The United States owns way, way more guns per capita than the rest of the world. And the best research on gun violence suggests that’s probably contributing to our homicide problem — as exemplified by Wednesday’s horrific shooting at Marjory Stoneman Douglas High School in Florida.
Here’s a map of firearm ownership around the world, using 2012 data compiled by the Guardian. The United States has nearly twice as many guns per 100 people as the next closest country, Yemen — 88.8 guns per 100 as opposed to 54.8 in Yemen:
Now, gun ownership doesn’t translate directly to more homicides. For instance, the United States has more than 12 times as many guns per person as Honduras, but the 2012 US gun homicide rate per 100,000 people (2.97) was 1/22 of Honduras’s (68.43). That’s because while guns make murder easier, internal instability or weak governance, or especially a recent history of internal conflict, can also contribute to this sort of violence.
But when you compare the United States with nations like Britain and Japan, it becomes clear that firearm ownership contributes to America’s murder problem. The American firearm homicide rate is about 20 times the average among Organization for Economic Cooperation and Development countries (excluding Mexico).

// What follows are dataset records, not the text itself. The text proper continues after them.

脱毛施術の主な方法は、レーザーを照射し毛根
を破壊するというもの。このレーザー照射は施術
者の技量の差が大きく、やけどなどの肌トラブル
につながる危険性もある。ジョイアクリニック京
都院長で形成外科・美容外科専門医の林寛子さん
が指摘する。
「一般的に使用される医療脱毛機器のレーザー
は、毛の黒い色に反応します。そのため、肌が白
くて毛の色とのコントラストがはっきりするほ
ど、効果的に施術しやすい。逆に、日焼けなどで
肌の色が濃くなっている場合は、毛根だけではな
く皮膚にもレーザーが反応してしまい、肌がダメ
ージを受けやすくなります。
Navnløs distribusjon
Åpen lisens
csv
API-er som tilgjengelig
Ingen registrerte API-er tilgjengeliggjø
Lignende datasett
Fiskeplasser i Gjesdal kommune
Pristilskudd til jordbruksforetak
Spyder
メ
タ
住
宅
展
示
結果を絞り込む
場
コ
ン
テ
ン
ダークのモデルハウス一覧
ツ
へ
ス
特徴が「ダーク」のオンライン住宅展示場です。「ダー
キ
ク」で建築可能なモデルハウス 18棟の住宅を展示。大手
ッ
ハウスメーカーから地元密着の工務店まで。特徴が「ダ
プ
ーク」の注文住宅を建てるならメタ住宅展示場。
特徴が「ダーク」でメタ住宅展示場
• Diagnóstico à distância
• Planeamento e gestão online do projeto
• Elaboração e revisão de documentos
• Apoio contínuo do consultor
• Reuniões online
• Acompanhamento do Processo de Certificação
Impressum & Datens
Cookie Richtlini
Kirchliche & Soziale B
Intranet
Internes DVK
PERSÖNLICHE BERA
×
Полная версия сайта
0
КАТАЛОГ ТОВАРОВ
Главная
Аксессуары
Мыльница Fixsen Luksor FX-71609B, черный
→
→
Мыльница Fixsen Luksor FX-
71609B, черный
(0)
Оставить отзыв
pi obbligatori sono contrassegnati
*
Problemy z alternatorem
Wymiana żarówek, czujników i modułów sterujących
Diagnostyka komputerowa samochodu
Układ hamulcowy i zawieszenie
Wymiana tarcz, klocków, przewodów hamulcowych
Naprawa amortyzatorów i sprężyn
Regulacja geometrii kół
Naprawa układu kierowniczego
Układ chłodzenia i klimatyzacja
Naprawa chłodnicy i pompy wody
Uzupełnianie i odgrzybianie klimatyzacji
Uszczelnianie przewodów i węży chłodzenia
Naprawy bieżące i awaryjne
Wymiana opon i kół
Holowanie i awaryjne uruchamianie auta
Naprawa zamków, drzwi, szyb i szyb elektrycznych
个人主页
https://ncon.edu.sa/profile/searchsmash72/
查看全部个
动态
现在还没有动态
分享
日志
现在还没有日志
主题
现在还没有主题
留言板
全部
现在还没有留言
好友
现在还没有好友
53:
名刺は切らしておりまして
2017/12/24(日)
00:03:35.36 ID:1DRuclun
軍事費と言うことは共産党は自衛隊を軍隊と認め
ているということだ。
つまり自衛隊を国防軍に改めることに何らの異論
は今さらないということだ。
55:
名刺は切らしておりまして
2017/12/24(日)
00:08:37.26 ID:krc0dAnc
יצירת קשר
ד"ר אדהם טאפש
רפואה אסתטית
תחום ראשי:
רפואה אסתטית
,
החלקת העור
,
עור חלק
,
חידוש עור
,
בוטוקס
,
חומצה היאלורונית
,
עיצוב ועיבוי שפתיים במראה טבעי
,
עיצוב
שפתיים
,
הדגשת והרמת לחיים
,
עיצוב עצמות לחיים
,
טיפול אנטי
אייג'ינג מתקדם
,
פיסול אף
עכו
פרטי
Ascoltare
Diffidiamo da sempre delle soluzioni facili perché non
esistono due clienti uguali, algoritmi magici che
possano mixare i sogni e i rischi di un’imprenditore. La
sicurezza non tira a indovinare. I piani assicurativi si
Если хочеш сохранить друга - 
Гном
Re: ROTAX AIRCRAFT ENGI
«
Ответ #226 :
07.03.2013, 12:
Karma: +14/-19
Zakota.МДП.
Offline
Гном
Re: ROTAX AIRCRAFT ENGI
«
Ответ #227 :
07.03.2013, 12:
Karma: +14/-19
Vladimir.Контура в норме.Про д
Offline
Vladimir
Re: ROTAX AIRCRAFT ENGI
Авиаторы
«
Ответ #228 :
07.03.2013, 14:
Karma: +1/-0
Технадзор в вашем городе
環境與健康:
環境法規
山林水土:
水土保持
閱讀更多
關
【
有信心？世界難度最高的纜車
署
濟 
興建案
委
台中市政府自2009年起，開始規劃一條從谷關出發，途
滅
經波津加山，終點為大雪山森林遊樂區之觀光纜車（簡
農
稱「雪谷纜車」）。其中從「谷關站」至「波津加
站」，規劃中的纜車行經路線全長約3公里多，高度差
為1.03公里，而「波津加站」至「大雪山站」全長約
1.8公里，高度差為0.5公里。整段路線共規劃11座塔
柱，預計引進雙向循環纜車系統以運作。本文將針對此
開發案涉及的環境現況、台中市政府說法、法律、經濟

“More guns are associated with more homicides across industrialized countries”
Harvard researchers Daniel Hemenway and Matthew Miller examined 26 developed countries and checked whether gun ownership correlated with murder rates. They found that “a highly significant positive correlation between total homicide rates and both proxies for gun availability.” They also didn’t find much evidence that a higher rate of gun murders led to lower rates of other kinds of murder (i.e., stabbings).